Eduardo Risso faz aqui uma síntese extremamente feliz dos Batmans de Frank Miller, criando um Cavaleiro das Trevas a meio caminho do Batman de O Regresso do Cavaleiro das Trevas e o Batman de David Mazzucchelli, em Ano Um, a que não faltam as sombras de Sin City, que a publicação a preto e branco acentua, sem que o seu traço perca personalidade.
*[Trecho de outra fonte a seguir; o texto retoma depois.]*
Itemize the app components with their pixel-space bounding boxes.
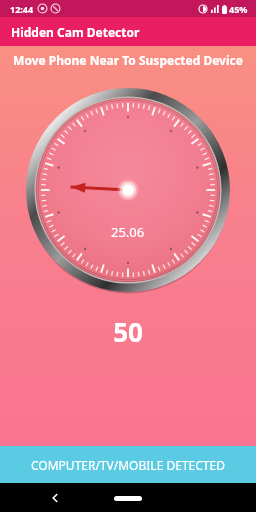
button[interactable]: Home (108, 491, 148, 505)
staticText: 25.06 (111, 223, 145, 241)
button[interactable]: Back (44, 487, 66, 509)
staticText: COMPUTER/TV/MOBILE DETECTED (31, 457, 225, 473)
staticText: 45% (229, 3, 248, 15)
staticText: 50 (0, 314, 256, 349)
button[interactable]: COMPUTER/TV/MOBILE DETECTED (0, 446, 256, 483)
staticText: Move Phone Near To Suspected Device (6, 52, 250, 68)
staticText: 12:44 (10, 3, 34, 15)
button[interactable]: EMF meter gauge reading 25.06 (26, 88, 230, 292)
staticText: Hidden Cam Detector (11, 24, 140, 40)
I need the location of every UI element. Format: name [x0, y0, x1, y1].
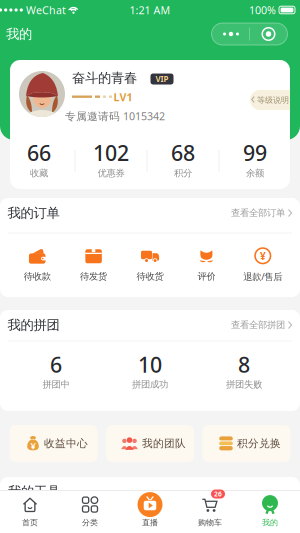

Do mesmo modo, a sua sombria Gotham é uma verdadeira selva de betão, onde os adversários de Batman adquirem uma dimensão mais negra e realista. Veja-se o Croc, que em vez de um crocodilo humano, aparece como um chulo com uma doença de pele que o faz parecer um crocodilo; e, principalmente, o ventríloquo Arnold e o seu sinistro boneco, Mr. Scarface, um dos mais ridículos vilões da galeria de inimigos de Batman, a quem Azzarello dá uma dimensão simultaneamente trágica e inquietante. Do mesmo modo, a conversa entre Batman e o Joker no Asilo Arkham, traz-nos à memória o primeiro encontro da agente do FBI Clarice Sterling com o Dr. Hannibal Lecter no filme O Silêncio dos Inocentes.

A encerrar temos Noite da Vingança, uma história que explora com mestria uma realidade alternativa, na linha das da série Elseworlds, cujas potencialidades inesgotáveis os leitores portugueses já puderam descobrir em Batman: Outros Mundos, de Brian Augustyn e Mike Mignola e Super-Homem: Herança Vermelha, de Mark Millar e Dave Johnson.
No caso desta história, integrada na saga Flashpoint, cujo desfecho vai dar origem ao Universo DC da era Novos 52, foi Bruce Wayne quem morreu às mãos de Joe Chill e é Thomas Wayne quem vai assumir o manto e o capuz do Cavaleiro das Trevas para vingar a morte do filho. O resultado é um Batman bastante mais impiedoso, a quem Risso dá uma corporalidade que o aproxima do Batman de Miller em O Regresso do Cavaleiro das Trevas, que se movimenta numa Gotham em que a polícia foi privatizada, Harvey Dent nunca se transformou no Duas Caras e Thomas Wayne é proprietário do maior casino da cidade, gerido com a ajuda do Pinguim… E se a maioria dos vilões deste universo alternativo acabou por ser morto pelo Batman, o Joker mantém-se bem activo e mais sanguinário do que nunca.
O resultado é uma das melhores histórias do Batman da última década, que um twist, tão espectacular como inesperado, torna verdadeiramente inesquecível e que encerra em beleza esta viagem pelo universo detectivesco do Cavaleiro das Trevas. Um universo a que as sombras de Eduardo Risso dão uma dimensão tão sombria como espectacular.